Optibrium Ltd., F5-6 Blenheim House, Cambridge Innovation Park, Denny End Road, Cambridge, CB25 9PB, UK.
The European Bioinformatics Institute (EMBL-EBI), Wellcome Genome Campus, Cambridge, CB10 1SD, UK.
J Comput Aided Mol Des. 2018 Apr;32(4):537-546. doi: 10.1007/s10822-018-0107-0. Epub 2018 Feb 20.
In the development of novel pharmaceuticals, the knowledge of how many, and which, Cytochrome P450 isoforms are involved in the phase I metabolism of a compound is important.

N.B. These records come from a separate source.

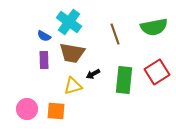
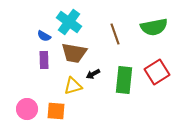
brown trapezoid: moved 2 px right
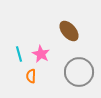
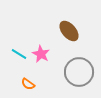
cyan line: rotated 42 degrees counterclockwise
orange semicircle: moved 3 px left, 8 px down; rotated 56 degrees counterclockwise
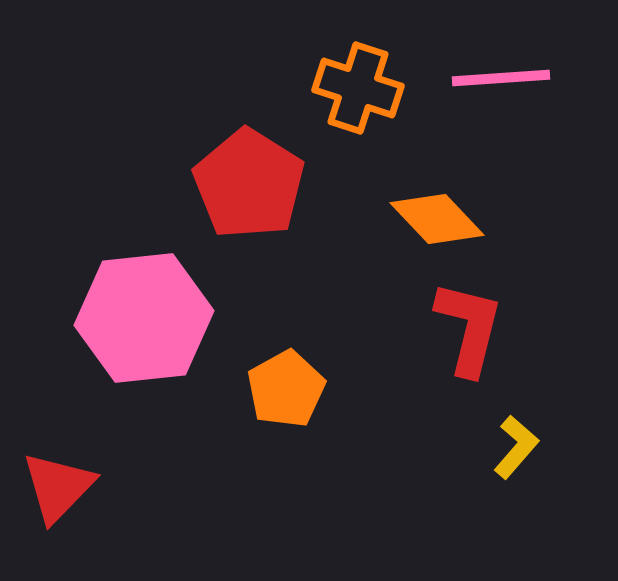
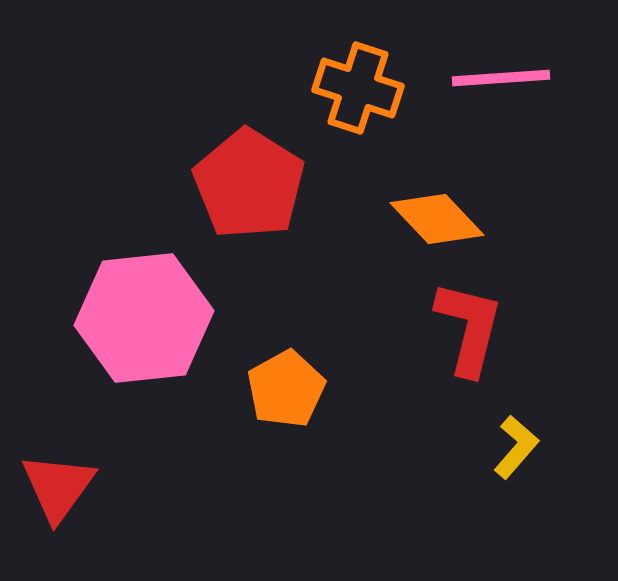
red triangle: rotated 8 degrees counterclockwise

Potential problems can arise if a compound is metabolised predominantly by a single isoform in terms of drug-drug interactions or genetic polymorphisms that would lead to variations in exposure in the general population. Combined with models of regioselectivities of metabolism by each isoform, such a model would also aid in the prediction of the metabolites likely to be formed by P450-mediated metabolism. We describe the generation of a multi-class random forest model to predict which, out of a list of the seven leading Cytochrome P450 isoforms, would be the major metabolising isoforms for a novel compound. The model has a 76% success rate with a top-1 criterion and an 88% success rate for a top-2 criterion and shows significant enrichment over randomised models.

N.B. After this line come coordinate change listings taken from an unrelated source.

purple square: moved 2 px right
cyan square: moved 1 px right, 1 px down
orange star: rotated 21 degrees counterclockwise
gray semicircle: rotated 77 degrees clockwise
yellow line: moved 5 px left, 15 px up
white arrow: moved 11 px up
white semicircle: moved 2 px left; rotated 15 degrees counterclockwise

在新型药物的开发中,了解有多少种细胞色素 P450 同工酶参与化合物的 I 相代谢,以及是哪一种同工酶参与,这一点很重要。如果一种化合物主要由单一同工酶代谢,那么在药物相互作用或遗传多态性方面可能会出现潜在问题,这会导致普通人群中的暴露量发生变化。如果将该模型与每种同工酶的代谢区域选择性模型相结合,也有助于预测由 P450 介导的代谢可能形成的代谢物。我们描述了一种多类随机森林模型的生成方法,该模型可以预测在一组七种主要细胞色素 P450 同工酶中,哪种同工酶将是新型化合物的主要代谢同工酶。该模型的成功率为 76%,采用第一标准;成功率为 88%,采用第二标准。与随机模型相比,该模型具有显著的富集性。